Copy the data that appears below exactly. Drop the pictures.

========================

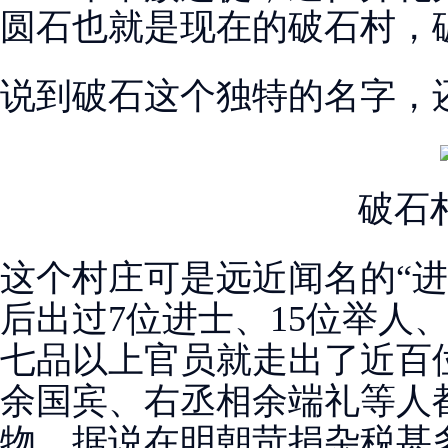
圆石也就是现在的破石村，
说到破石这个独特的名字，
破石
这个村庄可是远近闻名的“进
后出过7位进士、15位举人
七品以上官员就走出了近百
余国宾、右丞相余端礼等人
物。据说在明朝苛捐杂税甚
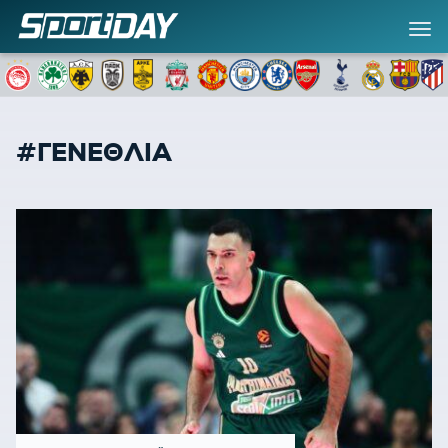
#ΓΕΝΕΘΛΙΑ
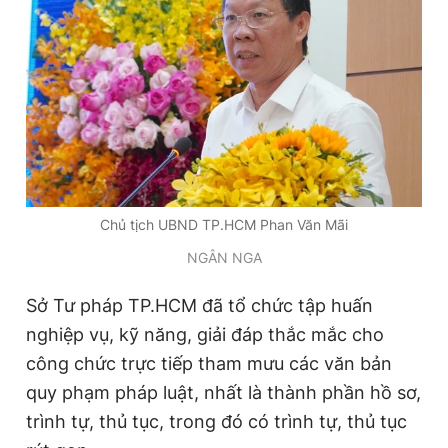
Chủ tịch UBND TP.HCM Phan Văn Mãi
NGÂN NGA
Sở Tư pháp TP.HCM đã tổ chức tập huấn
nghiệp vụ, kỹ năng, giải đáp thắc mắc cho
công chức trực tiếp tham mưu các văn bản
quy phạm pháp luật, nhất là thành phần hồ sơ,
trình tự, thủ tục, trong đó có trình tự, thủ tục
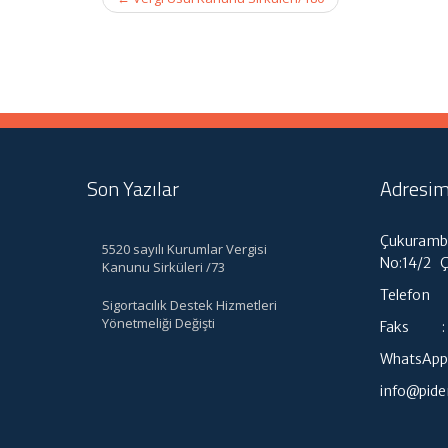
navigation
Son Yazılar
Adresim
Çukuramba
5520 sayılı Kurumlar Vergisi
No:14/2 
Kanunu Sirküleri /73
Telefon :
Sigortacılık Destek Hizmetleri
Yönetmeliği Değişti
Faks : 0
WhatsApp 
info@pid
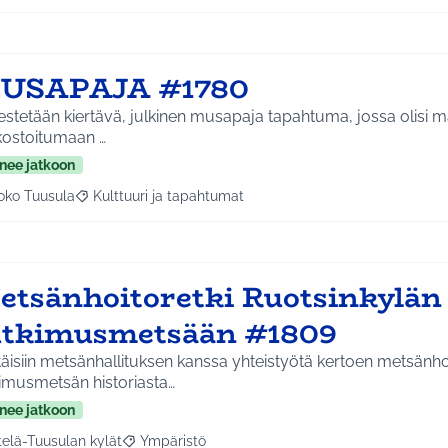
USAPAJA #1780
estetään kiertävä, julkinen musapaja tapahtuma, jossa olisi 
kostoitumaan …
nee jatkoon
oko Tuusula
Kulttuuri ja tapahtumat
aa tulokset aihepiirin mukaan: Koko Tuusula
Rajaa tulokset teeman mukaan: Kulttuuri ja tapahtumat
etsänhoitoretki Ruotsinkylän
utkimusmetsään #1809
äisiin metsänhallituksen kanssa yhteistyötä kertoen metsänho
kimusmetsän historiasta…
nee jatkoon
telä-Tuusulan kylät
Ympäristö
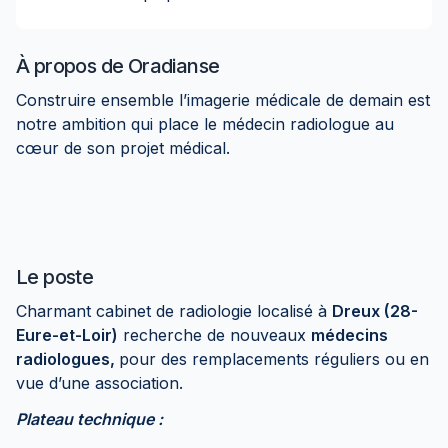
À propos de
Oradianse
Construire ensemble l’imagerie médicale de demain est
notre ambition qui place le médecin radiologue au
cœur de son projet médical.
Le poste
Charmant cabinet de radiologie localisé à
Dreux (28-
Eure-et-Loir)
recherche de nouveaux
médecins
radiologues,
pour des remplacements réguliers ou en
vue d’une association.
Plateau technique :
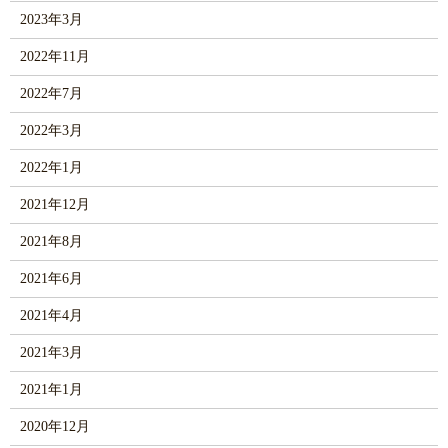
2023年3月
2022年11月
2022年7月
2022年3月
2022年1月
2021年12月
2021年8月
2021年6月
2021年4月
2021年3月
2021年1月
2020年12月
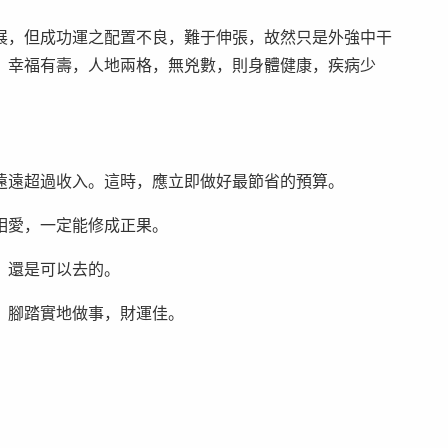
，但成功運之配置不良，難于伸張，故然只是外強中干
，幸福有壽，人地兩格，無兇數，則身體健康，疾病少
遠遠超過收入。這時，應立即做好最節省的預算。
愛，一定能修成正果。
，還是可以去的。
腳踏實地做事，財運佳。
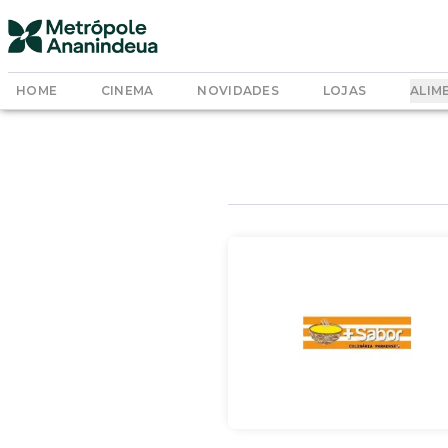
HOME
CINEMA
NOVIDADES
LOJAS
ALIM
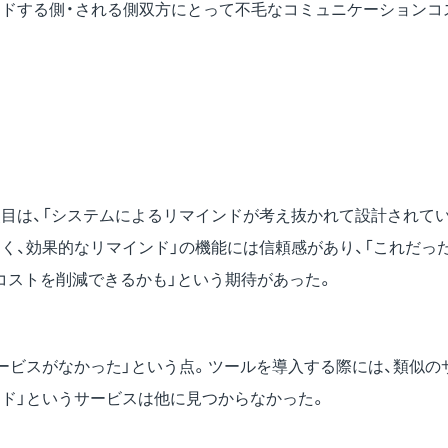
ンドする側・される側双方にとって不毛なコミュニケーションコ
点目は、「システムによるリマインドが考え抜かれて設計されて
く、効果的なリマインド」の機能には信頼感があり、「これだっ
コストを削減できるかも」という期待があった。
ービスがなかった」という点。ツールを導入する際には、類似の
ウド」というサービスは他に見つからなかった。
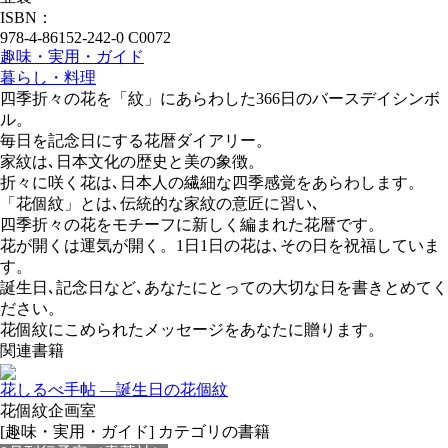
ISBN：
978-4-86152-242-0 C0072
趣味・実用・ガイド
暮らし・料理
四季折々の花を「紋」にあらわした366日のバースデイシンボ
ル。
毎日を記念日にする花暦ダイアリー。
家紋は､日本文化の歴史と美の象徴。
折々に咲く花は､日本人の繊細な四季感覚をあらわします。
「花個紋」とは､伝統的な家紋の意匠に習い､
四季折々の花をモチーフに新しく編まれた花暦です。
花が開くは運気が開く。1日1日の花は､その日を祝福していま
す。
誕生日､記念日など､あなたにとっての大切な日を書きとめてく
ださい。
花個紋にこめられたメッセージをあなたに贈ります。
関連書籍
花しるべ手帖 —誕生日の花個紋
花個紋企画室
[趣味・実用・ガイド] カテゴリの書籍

========================

→ REPLY TO THE EXERCISE
圆石也就是现在的破石村，
说到破石这个独特的名字，
破石
这个村庄可是远近闻名的“进
后出过7位进士、15位举人
七品以上官员就走出了近百
余国宾、右丞相余端礼等人
物。据说在明朝苛捐杂税甚
#ΓΕΝΕΘΛΙΑ
Chủ tịch UBND TP.HCM Phan Văn Mãi
NGÂN NGA
Sở Tư pháp TP.HCM đã tổ chức tập huấn
nghiệp vụ, kỹ năng, giải đáp thắc mắc cho
công chức trực tiếp tham mưu các văn bản
quy phạm pháp luật, nhất là thành phần hồ sơ,
trình tự, thủ tục, trong đó có trình tự, thủ tục
navigation
Son Yazılar
Adresim
Çukuramba
5520 sayılı Kurumlar Vergisi
No:14/2 
Kanunu Sirküleri /73
Telefon :
Sigortacılık Destek Hizmetleri
Yönetmeliği Değişti
Faks : 0
WhatsApp 
info@pid
USAPAJA #1780
estetään kiertävä, julkinen musapaja tapahtuma, jossa olisi 
kostoitumaan …
nee jatkoon
oko Tuusula
Kulttuuri ja tapahtumat
aa tulokset aihepiirin mukaan: Koko Tuusula
Rajaa tulokset teeman mukaan: Kulttuuri ja tapahtumat
etsänhoitoretki Ruotsinkylän
utkimusmetsään #1809
äisiin metsänhallituksen kanssa yhteistyötä kertoen metsänho
kimusmetsän historiasta…
nee jatkoon
telä-Tuusulan kylät
Ympäristö
À propos de
Oradianse
Construire ensemble l’imagerie médicale de demain est
notre ambition qui place le médecin radiologue au
cœur de son projet médical.
Le poste
Charmant cabinet de radiologie localisé à
Dreux (28-
Eure-et-Loir)
recherche de nouveaux
médecins
radiologues,
pour des remplacements réguliers ou en
vue d’une association.
Plateau technique :
2023年3月
2022年11月
2022年7月
2022年3月
2022年1月
2021年12月
2021年8月
2021年6月
2021年4月
2021年3月
2021年1月
2020年12月
，但成功運之配置不良，難于伸張，故然只是外強中干
，幸福有壽，人地兩格，無兇數，則身體健康，疾病少
遠遠超過收入。這時，應立即做好最節省的預算。
愛，一定能修成正果。
，還是可以去的。
腳踏實地做事，財運佳。
HOME
CINEMA
NOVIDADES
LOJAS
ALIM
ンドする側・される側双方にとって不毛なコミュニケーションコ
点目は、「システムによるリマインドが考え抜かれて設計されて
く、効果的なリマインド」の機能には信頼感があり、「これだっ
コストを削減できるかも」という期待があった。
ービスがなかった」という点。ツールを導入する際には、類似の
ウド」というサービスは他に見つからなかった。
ISBN：
978-4-86152-242-0 C0072
趣味・実用・ガイド
暮らし・料理
四季折々の花を「紋」にあらわした366日のバースデイシンボ
ル。
毎日を記念日にする花暦ダイアリー。
家紋は､日本文化の歴史と美の象徴。
折々に咲く花は､日本人の繊細な四季感覚をあらわします。
「花個紋」とは､伝統的な家紋の意匠に習い､
四季折々の花をモチーフに新しく編まれた花暦です。
花が開くは運気が開く。1日1日の花は､その日を祝福していま
す。
誕生日､記念日など､あなたにとっての大切な日を書きとめてく
ださい。
花個紋にこめられたメッセージをあなたに贈ります。
関連書籍
花しるべ手帖 —誕生日の花個紋
花個紋企画室
[趣味・実用・ガイド] カテゴリの書籍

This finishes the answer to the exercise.